Could you filter the material and copy every line where the word "Heart" occurs?

■ **RECORDS FOR THE TASK**:
#####
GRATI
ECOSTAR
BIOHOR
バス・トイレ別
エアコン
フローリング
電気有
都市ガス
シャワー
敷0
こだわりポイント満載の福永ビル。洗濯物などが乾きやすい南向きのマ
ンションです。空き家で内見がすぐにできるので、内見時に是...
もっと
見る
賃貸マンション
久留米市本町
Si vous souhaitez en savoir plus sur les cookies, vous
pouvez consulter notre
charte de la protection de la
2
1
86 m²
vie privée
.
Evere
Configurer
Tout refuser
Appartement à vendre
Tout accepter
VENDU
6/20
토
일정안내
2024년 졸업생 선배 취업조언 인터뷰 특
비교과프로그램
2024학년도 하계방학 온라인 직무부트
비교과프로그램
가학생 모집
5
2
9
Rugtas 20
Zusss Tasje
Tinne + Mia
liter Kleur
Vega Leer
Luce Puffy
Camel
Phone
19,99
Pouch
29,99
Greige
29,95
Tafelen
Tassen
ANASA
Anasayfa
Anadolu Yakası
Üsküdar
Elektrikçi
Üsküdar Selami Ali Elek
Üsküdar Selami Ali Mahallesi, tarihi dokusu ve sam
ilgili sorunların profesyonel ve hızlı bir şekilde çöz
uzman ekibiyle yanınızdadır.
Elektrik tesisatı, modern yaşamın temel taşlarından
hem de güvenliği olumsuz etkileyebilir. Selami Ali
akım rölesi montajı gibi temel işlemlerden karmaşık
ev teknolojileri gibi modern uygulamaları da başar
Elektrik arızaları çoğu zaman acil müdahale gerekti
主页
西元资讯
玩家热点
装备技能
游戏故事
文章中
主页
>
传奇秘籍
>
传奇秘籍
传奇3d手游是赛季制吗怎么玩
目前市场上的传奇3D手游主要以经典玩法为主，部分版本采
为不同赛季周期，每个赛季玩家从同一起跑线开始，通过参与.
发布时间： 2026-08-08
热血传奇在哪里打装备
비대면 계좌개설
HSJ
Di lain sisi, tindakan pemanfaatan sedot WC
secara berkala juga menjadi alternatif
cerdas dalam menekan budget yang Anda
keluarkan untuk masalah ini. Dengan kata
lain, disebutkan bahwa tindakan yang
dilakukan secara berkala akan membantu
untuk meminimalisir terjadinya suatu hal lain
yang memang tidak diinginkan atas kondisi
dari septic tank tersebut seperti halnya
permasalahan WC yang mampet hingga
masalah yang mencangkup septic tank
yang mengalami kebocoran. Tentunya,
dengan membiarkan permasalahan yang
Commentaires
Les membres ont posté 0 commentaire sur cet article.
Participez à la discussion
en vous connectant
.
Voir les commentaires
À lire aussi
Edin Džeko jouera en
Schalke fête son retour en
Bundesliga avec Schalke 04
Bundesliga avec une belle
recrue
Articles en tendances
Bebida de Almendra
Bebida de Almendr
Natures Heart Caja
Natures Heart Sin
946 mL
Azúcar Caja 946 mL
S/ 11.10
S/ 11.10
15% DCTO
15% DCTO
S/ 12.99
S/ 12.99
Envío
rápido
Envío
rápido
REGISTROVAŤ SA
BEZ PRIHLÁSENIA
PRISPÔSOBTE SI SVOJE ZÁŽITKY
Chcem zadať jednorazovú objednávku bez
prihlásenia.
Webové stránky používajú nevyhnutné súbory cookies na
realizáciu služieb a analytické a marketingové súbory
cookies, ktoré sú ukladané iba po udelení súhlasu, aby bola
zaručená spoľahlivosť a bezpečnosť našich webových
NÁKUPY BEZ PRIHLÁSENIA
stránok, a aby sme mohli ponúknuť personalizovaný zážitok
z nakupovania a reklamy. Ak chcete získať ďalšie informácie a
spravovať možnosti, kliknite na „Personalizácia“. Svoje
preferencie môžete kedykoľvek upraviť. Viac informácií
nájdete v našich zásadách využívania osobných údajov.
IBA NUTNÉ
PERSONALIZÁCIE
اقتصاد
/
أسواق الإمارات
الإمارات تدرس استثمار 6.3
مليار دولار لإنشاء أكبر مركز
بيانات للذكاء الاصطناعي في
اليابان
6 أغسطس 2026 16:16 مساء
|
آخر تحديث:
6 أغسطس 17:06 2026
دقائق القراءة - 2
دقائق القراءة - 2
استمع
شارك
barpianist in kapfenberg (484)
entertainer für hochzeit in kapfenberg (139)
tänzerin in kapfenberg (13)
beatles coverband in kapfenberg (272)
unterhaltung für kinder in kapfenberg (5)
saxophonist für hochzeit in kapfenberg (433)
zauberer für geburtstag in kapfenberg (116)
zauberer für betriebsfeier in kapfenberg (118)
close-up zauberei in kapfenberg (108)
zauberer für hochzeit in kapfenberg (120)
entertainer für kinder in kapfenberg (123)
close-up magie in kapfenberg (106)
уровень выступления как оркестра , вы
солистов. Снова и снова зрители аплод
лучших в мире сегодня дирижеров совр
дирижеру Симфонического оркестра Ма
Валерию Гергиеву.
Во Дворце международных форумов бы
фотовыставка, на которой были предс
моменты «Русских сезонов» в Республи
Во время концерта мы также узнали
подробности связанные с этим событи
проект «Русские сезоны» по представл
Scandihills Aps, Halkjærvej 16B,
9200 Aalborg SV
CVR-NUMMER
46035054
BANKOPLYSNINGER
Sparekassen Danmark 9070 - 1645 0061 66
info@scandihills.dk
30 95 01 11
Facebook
#####
■ **WRITTEN ANSWER**:
Natures Heart Caja
Natures Heart Sin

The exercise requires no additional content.